The health care space not only benefited from an earnings-driven gain in UnitedHealth (UNH) but also by news that a $50 billion package offered by five companies, including Johnson & Johnson, could settle the opioid lawsuits.
JNJ also beat earnings expectations but its subsequent drop on Friday followed news that it recalled 33,000 bottles of baby power for traces of asbestos. Boeing took a hit after Reuters reported that the company may have misled the FAA about the safety of its 737 MAX based on instant messages between two employees in 2016.
The energy sector (-1.7%) was this week’s laggard, followed by information technology (-0.9%) amid a revenue miss from IBM (IBM) and possibly some de-risking efforts.

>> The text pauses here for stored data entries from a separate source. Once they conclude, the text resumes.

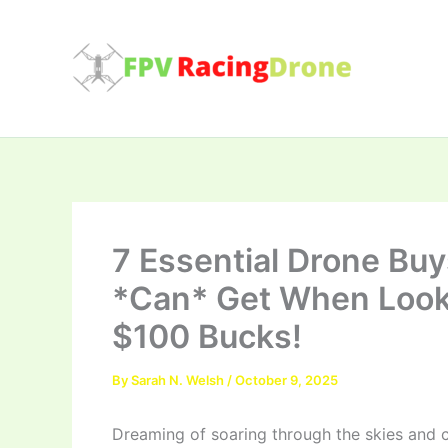
Skip
to
content
7 Essential Drone Bu
*Can* Get When Looki
$100 Bucks!
By
Sarah N. Welsh
/
October 9, 2025
Dreaming of soaring through the skies and c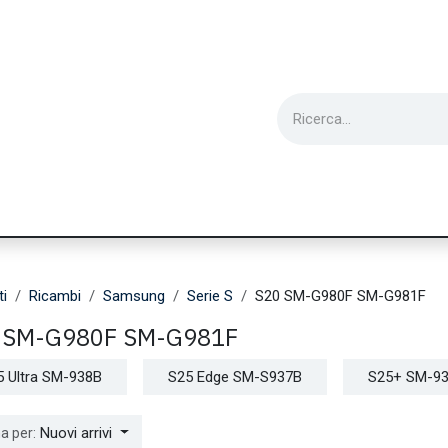
ie
Utensili
Wearable
Ricondizionati
Inf
ti
Ricambi
Samsung
Serie S
S20 SM-G980F SM-G981F
 SM-G980F SM-G981F
5 Ultra SM-938B
S25 Edge SM-S937B
S25+ SM-9
Nuovi arrivi
a per: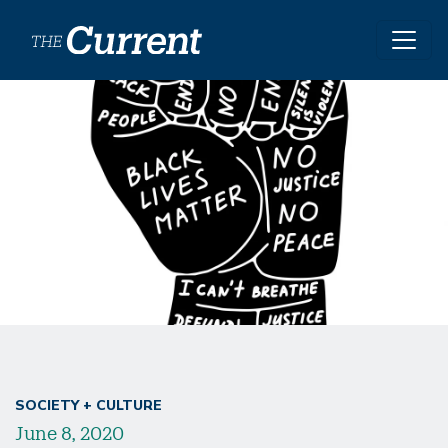
Skip to main content
SOCIETY + CULTURE
June 8, 2020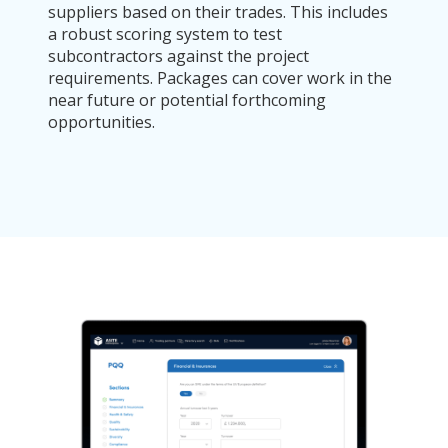
suppliers based on their trades. This includes
a robust scoring system to test
subcontractors against the project
requirements. Packages can cover work in the
near future or potential forthcoming
opportunities.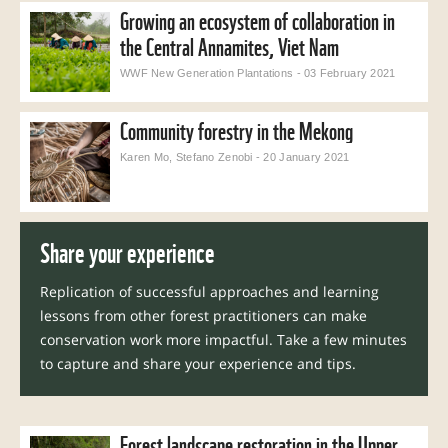
Growing an ecosystem of collaboration in
the Central Annamites, Viet Nam
WWF New Generation Plantations - 03 February 2021
Community forestry in the Mekong
Karen Mo, Stefano Zenobi - 20 January 2021
Share
your experience
Replication of successful approaches and learning
lessons from other forest practitioners can make
conservation work more impactful. Take a few minutes
to capture and share your experience and tips.
Forest landscape restoration in the Upper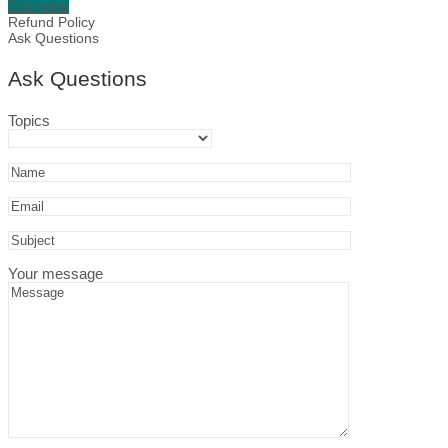
Compare
Mistletoe
Refund Policy
Design,
Ask Questions
Editable
in
Ask Questions
Canva
quantity
Topics
Your message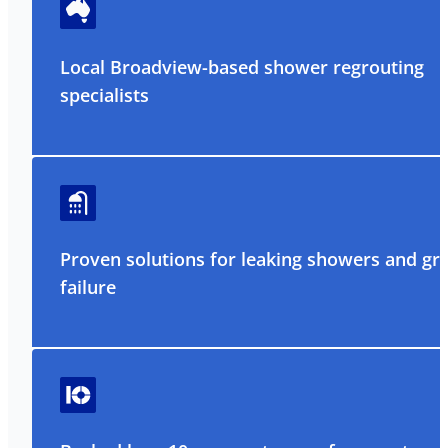
Local Broadview-based shower regrouting
specialists
Proven solutions for leaking showers and gr
failure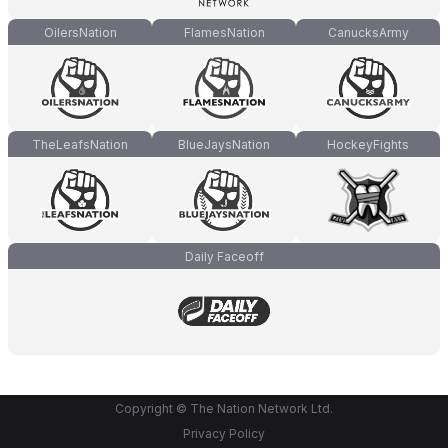
OilersNation
FlamesNation
CanucksArmy
TheLeafsNation
BlueJaysNation
HockeyFights
Daily Faceoff
Copyright © The Nation Network Ltd.
Privacy Policy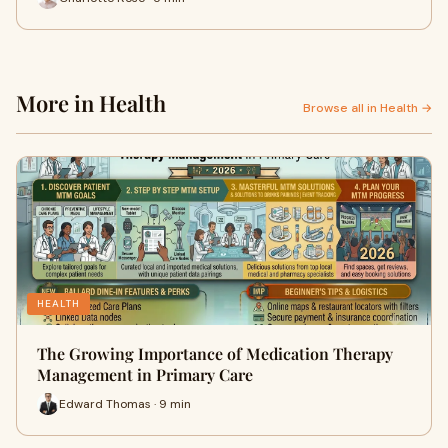
More in Health
Browse all in Health →
HEALTH
The Growing Importance of Medication Therapy
Management in Primary Care
Edward Thomas · 9 min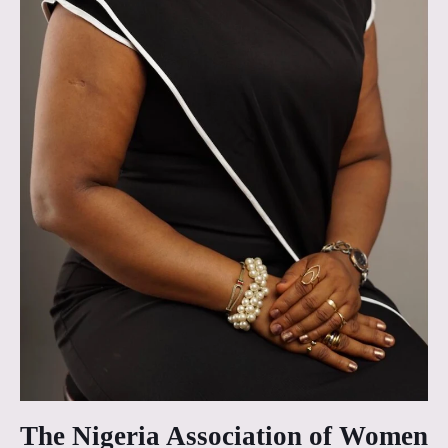
The Nigeria Association of Women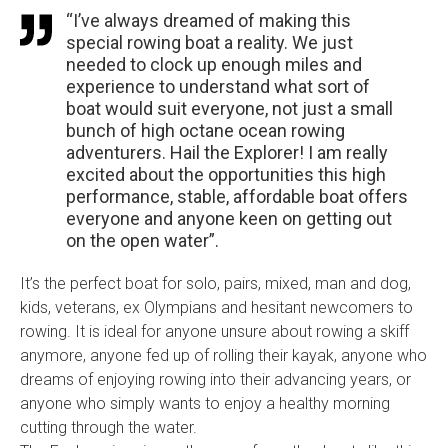
“I’ve always dreamed of making this
special rowing boat a reality. We just
needed to clock up enough miles and
experience to understand what sort of
boat would suit everyone, not just a small
bunch of high octane ocean rowing
adventurers. Hail the Explorer! I am really
excited about the opportunities this high
performance, stable, affordable boat offers
everyone and anyone keen on getting out
on the open water”.
It’s the perfect boat for solo, pairs, mixed, man and dog,
kids, veterans, ex Olympians and hesitant newcomers to
rowing. It is ideal for anyone unsure about rowing a skiff
anymore, anyone fed up of rolling their kayak, anyone who
dreams of enjoying rowing into their advancing years, or
anyone who simply wants to enjoy a healthy morning
cutting through the water.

Economic data wasn’t too positive this week, but it did help strengthen expectations for a Fed rate cut at the October FOMC meeting. Most notably, U.S. retail sales unexpectedly declined 0.3% in September, and China’s Q3 GDP (+6.0%) grew at its slowest pace in 27+ years.
As for trade, reports indicated that China may struggle fulfilling its agreement to purchase $50 billion of U.S. agricultural goods unless President Trump lifts retaliatory tariffs. Complicating the matter, China threatened unspecified countermeasures against the U.S. if it passes legislation that supports pro-democracy protesters in Hong Kong.
The U.S. Treasury market was more reserved this week, with investors perhaps waiting for Saturday’s Brexit vote in Parliament. The 2-yr yield declined three basis points to 1.57%, the 10-yr yield was unchanged at 1.75%.The U.S. Dollar Index fell 1.1% to 97.26. WTI crude fell 1.8% (-$0.99) to $53.76/bbl.